The Federal Government Put a Dollar Amount on Add-Only Risk
In March 2026, Aetna paid $117.7 million to settle False Claims Act allegations tied to its risk adjustment practices. $106.2 million of that settlement covered an add-only chart review program from payment year 2015. The remaining $11.5 million addressed false morbid obesity diagnosis codes submitted from 2018 through 2023. The case was brought by a whistleblower, a former Aetna risk adjustment coding auditor who understood exactly how the program was designed and why it was problematic.
This came on top of Kaiser’s $556 million settlement covering diagnoses that the DOJ complaint alleged lacked clinical support across approximately 500,000 members. Together, these cases represent over $670 million in settlements from just two organizations. And the OIG’s February 2026 Industry-wide Compliance Program Guidance made it clear that add-only chart reviews are now a specifically identified high-risk practice across the entire Medicare Advantage industry.
The message isn’t subtle. Retrospective programs that only add codes and never remove unsupported ones are regulatory targets.
Why Deletion Is as Important as Addition
The fundamental problem with add-only retrospective programs is mathematical. If your process only moves in one direction, your submitted diagnoses will always trend upward regardless of whether your members’ clinical conditions justify that trend. CMS tracks this at the population level. When a plan’s risk scores rise year after year without corresponding improvements in clinical outcomes, the data tells a story that regulators understand.
Deletion isn’t about losing revenue. It’s about ensuring that what you’ve submitted can withstand scrutiny. A code that was valid last year may not be valid this year if the condition isn’t being actively managed. A diagnosis that was added during a retrospective review may not hold up if the chart note lacks adequate MEAT evidence when auditors examine it with fresh eyes.
Two-way review, where coders identify both missed diagnoses and unsupported ones, creates a coding population that accurately reflects clinical reality. The adds capture legitimate complexity. The deletes remove liability. The net result is a risk profile that regulators can’t easily challenge because it’s been validated in both directions.
Building the Two-Way Workflow
Operationalizing two-way retrospective review requires technology that evaluates documentation in both directions simultaneously.
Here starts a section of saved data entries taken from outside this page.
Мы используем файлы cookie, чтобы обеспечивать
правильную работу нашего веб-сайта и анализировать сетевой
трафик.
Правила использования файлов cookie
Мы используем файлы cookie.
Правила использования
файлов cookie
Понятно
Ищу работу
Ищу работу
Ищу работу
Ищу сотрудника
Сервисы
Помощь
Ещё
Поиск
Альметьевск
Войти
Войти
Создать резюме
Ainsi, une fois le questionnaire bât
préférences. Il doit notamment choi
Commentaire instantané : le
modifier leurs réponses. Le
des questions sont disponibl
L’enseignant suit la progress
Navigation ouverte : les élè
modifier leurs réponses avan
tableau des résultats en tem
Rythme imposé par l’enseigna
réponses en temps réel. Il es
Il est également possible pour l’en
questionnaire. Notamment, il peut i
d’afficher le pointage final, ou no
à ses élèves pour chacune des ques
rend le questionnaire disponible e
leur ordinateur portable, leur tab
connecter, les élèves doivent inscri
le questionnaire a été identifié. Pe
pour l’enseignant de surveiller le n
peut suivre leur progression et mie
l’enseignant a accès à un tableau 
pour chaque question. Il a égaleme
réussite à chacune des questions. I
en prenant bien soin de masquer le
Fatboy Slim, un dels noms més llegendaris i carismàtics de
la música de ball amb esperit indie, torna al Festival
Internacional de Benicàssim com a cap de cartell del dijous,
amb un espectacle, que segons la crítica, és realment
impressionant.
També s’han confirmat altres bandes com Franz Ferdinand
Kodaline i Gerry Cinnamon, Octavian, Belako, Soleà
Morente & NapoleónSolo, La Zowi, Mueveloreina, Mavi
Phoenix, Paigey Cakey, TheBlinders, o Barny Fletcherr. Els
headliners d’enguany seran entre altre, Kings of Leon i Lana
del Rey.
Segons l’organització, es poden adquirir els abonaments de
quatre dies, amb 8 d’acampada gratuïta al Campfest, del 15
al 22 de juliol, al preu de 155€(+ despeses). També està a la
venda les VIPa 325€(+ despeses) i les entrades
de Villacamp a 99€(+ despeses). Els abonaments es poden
When a coder opens a chart, the system should show which conditions are documented with adequate MEAT support (valid adds), which conditions are in the record but lack sufficient evidence (potential deletes or queries), and which previously submitted codes have no current documentation backing them (removal candidates).
Explainable AI makes this practical at scale. The system maps each diagnosis to specific evidence in the clinical note, identifies which MEAT elements are satisfied, and flags where evidence is missing or ambiguous. The coder validates the AI’s assessment rather than searching through the chart from scratch. The audit trail builds automatically because every decision is linked to documented reasoning.
The cultural challenge is real. Coding teams need updated performance metrics that value accuracy over volume. Removing an unsupported code must be recognized as a compliance success, not penalized as a productivity failure. Leadership has to redefine what good performance looks like before the workflow change can stick.
The Model That Survives Scrutiny
Retrospective chart review remains a necessary function. Plans will always need to reconcile clinical documentation with submitted data. The question isn’t whether to do retrospective review. It’s whether the program is designed to withstand the regulatory environment that now exists.
Plans restructuring their programs around Retrospective HCC Coding that validates in both directions, adding legitimate diagnoses and removing unsupported ones, are building the model CMS has explicitly called for. The supplemental data process is a two-way street. Plans treating it that way are aligned with regulatory expectations. Plans still running one-way programs are accumulating the exact type of exposure that generated nine-figure settlements.